As the power piston 140 moves downward, the operating mandrel 850 and ratchet mandrel 858 move downward with the power piston 140.
As soon as this downward movement begins, the operating ball 918 rides up on the lower ramp 926 and onto the longitudinally oriented cam surface 924. Throughout that portion of the stroke of power piston 140 wherein the operating ball 918 is in engagement with the longitudinally oriented cam surface 924, the flapper dump valve 910 is held in an open position allowing fluid to be relieved from the annular cavity 874 of second pressure conducting passage means 818.
Throughout this downward movement of power piston 140, the ball lug 938 of ratchet means 936 travels upward through a first longitudinal groove portion 946 of ratchet groove 944 and then through an upper transverse groove portion 948 to a second upwardmost position relative to ratchet mandrel 858, which second position is designated in phantom lines by the numeral 936B.

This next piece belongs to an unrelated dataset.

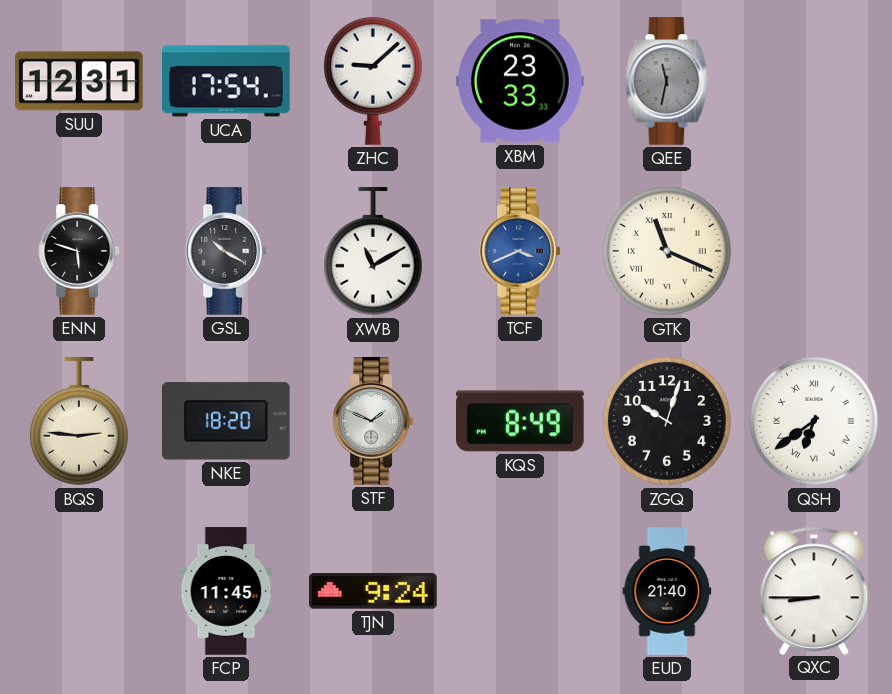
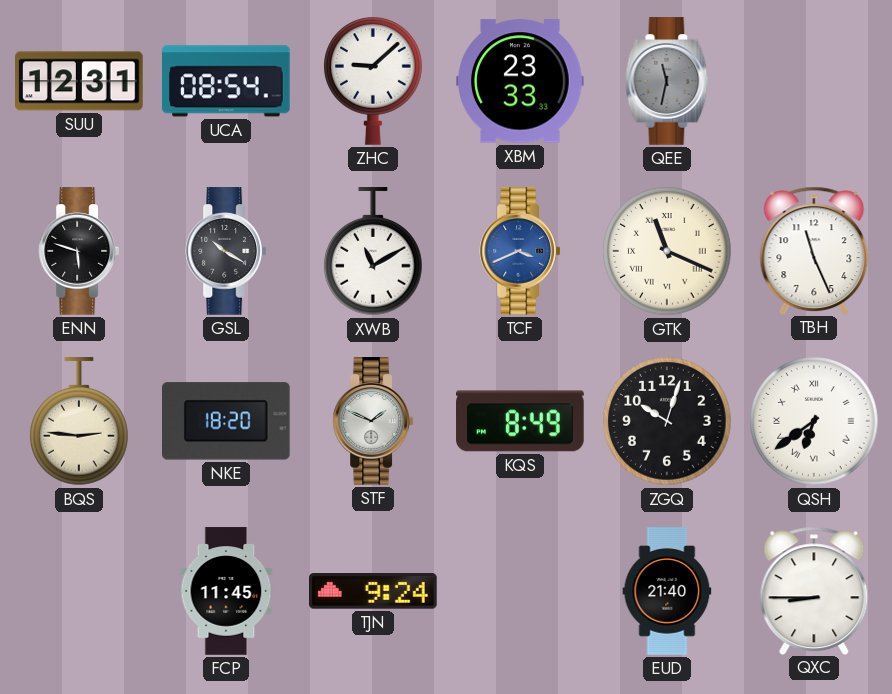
UCA: 17:54 -> 08:54
TBH: none -> 11:26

Toward the end of the downward stroke of power piston 140, as the ball lug 938 of ratchet means 936 moves through the upper transverse groove portion 948 of ratchet groove 944, the ratchet mandrel 858 is rotated clockwise, as viewed from above, relative to power and relief housing section 800, thus rotating the longitudinally oriented cam surface 924 of cam means 922 out from under operating ball 918 allowing operating ball 918 to drop into an upwardmost position 918B, indicated in phantom lines, within the return groove 930 shown in FIG. 4.
Once the operating ball 918B drops into the return groove 930, the flapper dump valve 910 is allowed to return to a closed position.
When the power piston 140 is once again moved upward to its first position, the return groove 930 moves upward past the operating ball 918 while a corresponding second longitudinal groove portion 950 of ratchet groove means 944 moves upward past ball lug 938, and finally when ball lug 938 engages a lower transverse groove portion 952 of ratchet groove 944, the ratchet mandrel 858 is rotated counter-clockwise as viewed from above relative to power and relief housing section 800 thus returning the ball lug 938 to the position 938A illustrated in FIG. 3 and returning the operating ball 918 to the position 918A illustrated in FIG. 4.
Referring now to FIG. 2B, a releasable holding means 954, is operatively associated with power piston 140, for releasably preventing the power piston 140 from returning to its first position.
The releasable holding means 954 includes an indentation 956 disposed in actuating mandrel 124, and a holding pin 958 sildably disposed in a radial bore 960 of first middle adaptor 60 of tool housing 54.
A resilient pin biasing means 962, which is a coil compression spring 962, biases the holding pin 958 radially inward.
The indentation 956 and holding pin 958 are so arranged and constructed that when the power piston 140 is in its said second position, the indentation 956 is aligned with holding pin 958 so that the holding pin 958 is moved into the indentation 956 by the pin biasing means 962 so that the power piston 140 is releasably held in its second position.
The coil spring 866 is not strong enough to overcome the holding force of releasable holding means 954. Coil spring 866 must be assisted by an upward pressure differential across power piston 140 to return power piston 140 to its first position.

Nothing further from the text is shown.